About half way through, I could barely contain myself and had to force myself not to dance in public and risk getting hauled off the bridge in a straight jacket.  I practically ran up to a family of five to let me take a picture of all of them together.  I had long since given up on trying to hold my umbrella when a young Asian Tourist approached and asked if I would take his picture for him.  Elated, I made him stand there while I took, not one, but four pictures of him.  He's just lucky I didn't lick my finger and start fixing his hair.  I had finally hit my stride and thought that this was my perfect opportunity to start talking to strangers and find out what really makes the people who don't spend their days in offices tic.  I started to ask the young tourist where he was from and he replied, "Picture?".  I said, "Are you on vacation?"  He replied, "Thank you."  As I started to yell out my last question, I started hysterical laughing because I realized I was yelling at someone who didn't speak the language in the hopes that somehow the volume of my voice would make him miraculously understand me.  
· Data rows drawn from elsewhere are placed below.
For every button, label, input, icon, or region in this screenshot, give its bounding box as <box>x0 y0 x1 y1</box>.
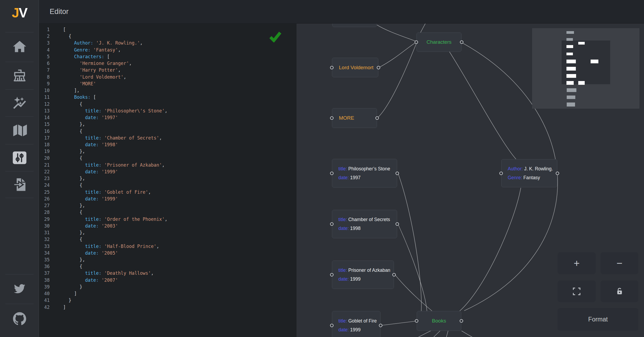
line-number: 5 <box>39 53 50 60</box>
edge <box>380 42 416 67</box>
zoom-out-button[interactable]: − <box>601 252 638 274</box>
code-line[interactable]: 35 }, <box>39 257 297 263</box>
node-row: title: Goblet of Fire <box>338 317 380 325</box>
node-book-goblet-of-fire[interactable]: title: Goblet of Fire date: 1999 <box>332 311 380 337</box>
sidebar-item-settings[interactable] <box>0 147 39 169</box>
code-line[interactable]: 16 { <box>39 128 297 135</box>
code-editor[interactable]: 1[2 {3 Author: 'J. K. Rowling.',4 Genre:… <box>39 24 297 337</box>
code-line[interactable]: 1[ <box>39 26 297 33</box>
node-row: Genre: Fantasy <box>508 173 557 182</box>
code-line[interactable]: 11 Books: [ <box>39 94 297 101</box>
line-number: 24 <box>39 182 50 189</box>
graph-canvas[interactable]: Characters Lord Voldemort MORE title: Ph… <box>297 24 644 337</box>
code-line[interactable]: 25 title: 'Goblet of Fire', <box>39 189 297 196</box>
edge <box>395 275 432 311</box>
code-line[interactable]: 3 Author: 'J. K. Rowling.', <box>39 40 297 46</box>
node-row: title: Philosopher’s Stone <box>338 164 397 173</box>
code-line[interactable]: 33 title: 'Half-Blood Prince', <box>39 243 297 250</box>
code-line[interactable]: 9 'MORE' <box>39 80 297 87</box>
minimap-node-mark <box>566 53 573 55</box>
code-line[interactable]: 8 'Lord Voldemort', <box>39 74 297 80</box>
line-number: 30 <box>39 223 50 229</box>
node-partial-top[interactable] <box>332 24 377 27</box>
minimap-node-mark <box>591 60 598 63</box>
code-line[interactable]: 5 Characters: [ <box>39 53 297 60</box>
sidebar-item-map[interactable] <box>0 120 39 141</box>
node-characters[interactable]: Characters <box>416 32 462 52</box>
code-line[interactable]: 20 { <box>39 155 297 162</box>
code-line[interactable]: 28 { <box>39 209 297 216</box>
code-line[interactable]: 40 ] <box>39 290 297 297</box>
sidebar-item-twitter[interactable] <box>0 278 39 299</box>
code-line[interactable]: 13 title: 'Philosopher\'s Stone', <box>39 108 297 114</box>
app-logo[interactable]: J V <box>0 3 39 23</box>
github-icon <box>12 311 27 326</box>
brush-icon <box>12 68 27 84</box>
minimap-node-mark <box>566 45 573 48</box>
node-port-icon <box>415 41 418 44</box>
node-more[interactable]: MORE <box>332 108 377 128</box>
line-number: 15 <box>39 121 50 128</box>
line-number: 6 <box>39 60 50 67</box>
sliders-icon <box>12 150 27 166</box>
node-book-philosophers-stone[interactable]: title: Philosopher’s Stone date: 1997 <box>332 159 397 188</box>
sidebar-item-github[interactable] <box>0 308 39 329</box>
code-line[interactable]: 38 date: '2007' <box>39 277 297 284</box>
code-line[interactable]: 19 }, <box>39 148 297 155</box>
node-books[interactable]: Books <box>417 311 461 331</box>
code-line[interactable]: 15 }, <box>39 121 297 128</box>
sidebar-item-import[interactable] <box>0 174 39 195</box>
sidebar-item-clean[interactable] <box>0 65 39 87</box>
line-number: 7 <box>39 67 50 74</box>
code-line[interactable]: 21 title: 'Prisoner of Azkaban', <box>39 162 297 169</box>
code-line[interactable]: 4 Genre: 'Fantasy', <box>39 47 297 53</box>
minimap-node-mark <box>578 81 585 85</box>
node-port-icon <box>396 222 399 226</box>
code-line[interactable]: 26 date: '1999' <box>39 196 297 202</box>
line-number: 10 <box>39 87 50 94</box>
code-line[interactable]: 14 date: '1997' <box>39 114 297 121</box>
code-line[interactable]: 37 title: 'Deathly Hallows', <box>39 270 297 277</box>
line-number: 31 <box>39 229 50 236</box>
edge <box>460 188 521 311</box>
code-line[interactable]: 31 }, <box>39 229 297 236</box>
lock-button[interactable] <box>601 280 638 302</box>
node-lord-voldemort[interactable]: Lord Voldemort <box>332 58 378 77</box>
node-author-genre[interactable]: Author: J. K. Rowling. Genre: Fantasy <box>501 159 557 187</box>
code-line[interactable]: 27 }, <box>39 202 297 209</box>
node-row: date: 1997 <box>338 173 397 182</box>
code-line[interactable]: 2 { <box>39 33 297 40</box>
code-line[interactable]: 29 title: 'Order of the Phoenix', <box>39 216 297 223</box>
code-line[interactable]: 22 date: '1999' <box>39 169 297 175</box>
code-line[interactable]: 42] <box>39 304 297 311</box>
node-row: Author: J. K. Rowling. <box>508 164 557 173</box>
code-line[interactable]: 41 } <box>39 297 297 304</box>
zoom-in-button[interactable]: + <box>558 252 596 274</box>
code-line[interactable]: 39 } <box>39 284 297 290</box>
sidebar: J V <box>0 0 39 337</box>
line-number: 27 <box>39 202 50 209</box>
code-line[interactable]: 36 { <box>39 263 297 270</box>
code-line[interactable]: 17 title: 'Chamber of Secrets', <box>39 135 297 141</box>
code-line[interactable]: 10 ], <box>39 87 297 94</box>
twitter-icon <box>12 281 27 296</box>
node-label: MORE <box>339 115 354 121</box>
minimap[interactable] <box>532 28 639 109</box>
code-line[interactable]: 18 date: '1998' <box>39 141 297 148</box>
node-book-chamber-of-secrets[interactable]: title: Chamber of Secrets date: 1998 <box>332 210 397 238</box>
sidebar-divider <box>5 171 34 171</box>
code-line[interactable]: 6 'Hermione Granger', <box>39 60 297 67</box>
code-line[interactable]: 30 date: '2003' <box>39 223 297 229</box>
line-number: 20 <box>39 155 50 162</box>
sidebar-item-auto-format[interactable] <box>0 92 39 114</box>
code-line[interactable]: 23 }, <box>39 175 297 182</box>
code-line[interactable]: 32 { <box>39 236 297 243</box>
code-line[interactable]: 34 date: '2005' <box>39 250 297 257</box>
node-book-prisoner-of-azkaban[interactable]: title: Prisoner of Azkaban date: 1999 <box>332 261 394 289</box>
code-line[interactable]: 7 'Harry Potter', <box>39 67 297 74</box>
sidebar-item-home[interactable] <box>0 36 39 58</box>
format-button[interactable]: Format <box>558 308 638 331</box>
code-line[interactable]: 12 { <box>39 101 297 108</box>
code-line[interactable]: 24 { <box>39 182 297 189</box>
fit-view-button[interactable] <box>558 280 596 302</box>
Having thoroughly confused this tourist, I just smiled, nodded and went on my way.  I was almost fully across the bridge by this time when I turned around to snap a few shots.  When I started thinking to myself about camera angles and how to get the perfect shot - something I know absolutely NOTHING about, I realized it was time to go and that maybe I was just a little too high on life.  I'm just glad I was alone and no one was there to make fun of me.  I congratulated myself on at least trying to strike up a conversation and patted myself on the back for resisting striking one up with some of the crazies I encountered on the bridge, because sometimes what seems interesting is actually dangerous.

I pulled out my new best friend, the Metrocard, and headed down into the subway for the final ride home.  Just as I did this, I caught a glimpse of myself in the mirrored wall and had one final revelation. Not only had the office been sucking the life out of me, it had been sucking the life out of my hair! In that moment it dawned on me that I don't need 50 bones and a trip to Blow salon to get my Giselle on, all I need is a little humidity, a windy day and the Brooklyn Bridge to put some body in my hair and a bounce in my step.  Life is good.